India: The songs sort of came at separate times, one or two here and there and then I just went crazy writing and wrote a bunch of them all at once. The first song from this album that I wrote was King of The Ashes. I wrote this song in 2016 after the election. It presented itself to me as a post-apocalyptic sci-fi Western in my mind's eye and I just wrote what I was seeing and feeling. I think I just settled in to that imagery and feel going forward. I was working out at the gym, listening to metal when I came up with Debutante Ball and Shallow Graves (the title track to the album). That happens a lot with me. I'll be listening to metal and write a country song. I can't explain it. I wrote the song for Gord the morning I learned of his death. I still have the original demo that I recorded on my phone that morning. I'm crying in it and can barely sing the lyrics I had just written. He was such an incredible human and such a musical genius his passing was a giant loss and I felt like he left a giant crater in the world. I really didn't think a lot about what I wanted to write with this group of songs. I just went with pure gut and emotion. I have always had a strong sense of fairness and justice...Libra and I call out hypocrisy when I see it and there was just a lot to call out when I was writing these songs. I had sung Angel of Death in a project in which I participated at the suggestion of my friend Sally Jaye. I decided to punctuate the album with it because I feel like it's a song that makes you really think about what kind of person you are and makes you take a hard look inward to ask yourself if you are really as good and decent as you think you are. I feel we all need to do that right now more than ever.
Ana Lee: I love the gritty feel of the guitars and overall sound - it fits the subject matter. The album features The Medders Brothers – Will, Carson and Cheyenne, a guest appearance by Brian Wright who added some wicked lap steel to The Witch and Mark Petaccia, who also produced your last record, Snake Handler is back at the helm. I know it’s been done for a while, but I feel like now is the time for this record. You tracked it at House of Blues Studios in Berry Hill, (now East Iris Studios), I always felt that studio had a certain vibe with the outsider folk art all throughout the building and that whole neighborhood. I wondered if you had a clear picture of that dark western sound going in or if that was something that came out in the process?

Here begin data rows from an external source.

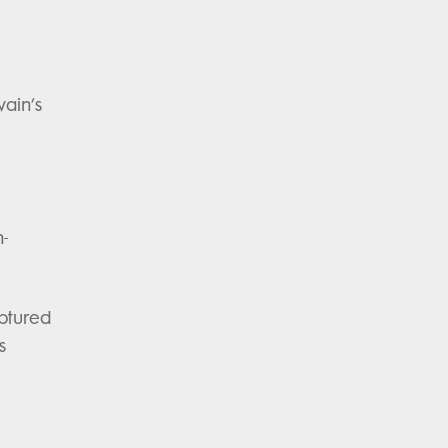
ain’s
-
aptured
s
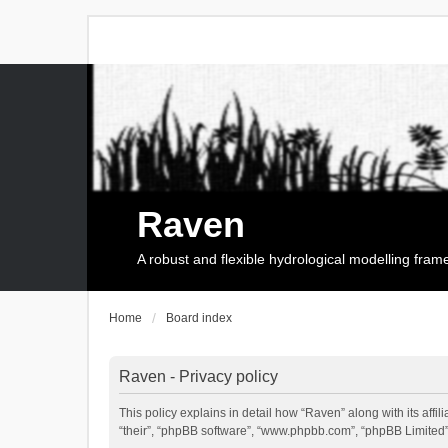
Raven
A robust and flexible hydrological modelling fra
Home
Board index
Raven - Privacy policy
This policy explains in detail how “Raven” along with its affi
“their”, “phpBB software”, “www.phpbb.com”, “phpBB Limited”,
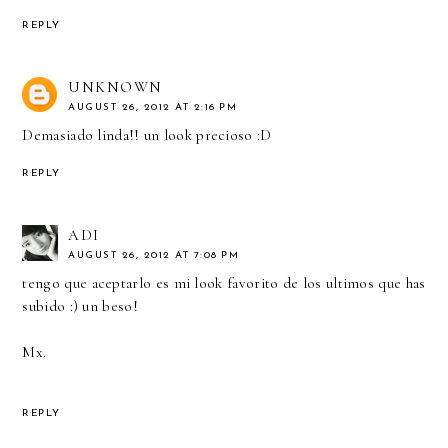
REPLY
UNKNOWN
AUGUST 26, 2012 AT 2:16 PM
Demasiado linda!! un look precioso :D
REPLY
ADI
AUGUST 26, 2012 AT 7:08 PM
tengo que aceptarlo es mi look favorito de los ultimos que has
subido :) un beso!
Mx.
REPLY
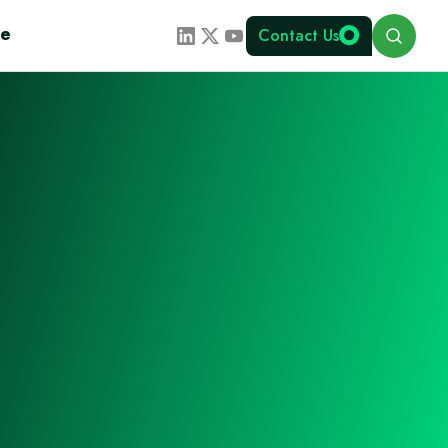
Search
te
Contact Us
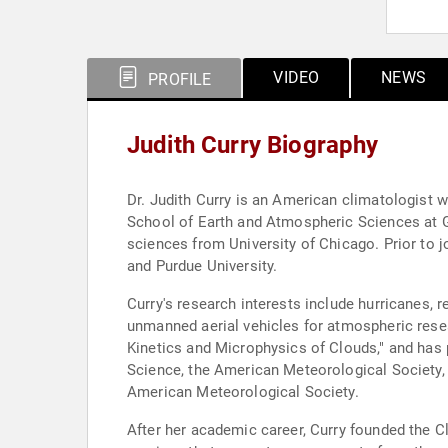
VIDEO
NEWS
PROFILE
Judith Curry Biography
Dr. Judith Curry is an American climatologist w
School of Earth and Atmospheric Sciences at Ge
sciences from University of Chicago. Prior to jo
and Purdue University.
Curry's research interests include hurricanes, 
unmanned aerial vehicles for atmospheric res
Kinetics and Microphysics of Clouds," and has 
Science, the American Meteorological Society,
American Meteorological Society.
After her academic career, Curry founded the C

India: I most definitely had that scorched earth, western imagery in my head and heart way before recording and Mark and all of the musicians involved really embraced it and helped me make it all come to life. I am a little obsessed with the baritone guitar and am hard at work trying to make my tiny child sized hands work on the one I have. In the meantime, I let the masters do their magic. Mark is so great about getting weird with just a simple folk or blues song and that is right up my alley. I love to get weird. The weirder the better.
Ana Lee: “King of the Ashes” is out today and the video has an urgent feel as does the song. Of course, I may be partial to images of people tuning in to their radios, but I also love that in the shots of you singing, it looks like you’ve been listening to Al Stewart’s Year of the Cat!
India: Ha Ha!! I am SO glad you noticed that! Well, I grabbed just some of my favorite albums that I had been listening to when we built the set in my basement and that is just one of them. Sitting on top of it is my copy of Ladies Gun Club's Take My Love Away on which I have been binging for the last few years and there are a ton of Tragically Hip CDs and a couple of Aaron Lee Tasjan records in the mix.
Ana Lee is on middays at WMOT, and is also the host of The Local Brew Hour, which airs Sundays at 7am and Mondays at 7pm on 89.5 WMOT and wmot.org.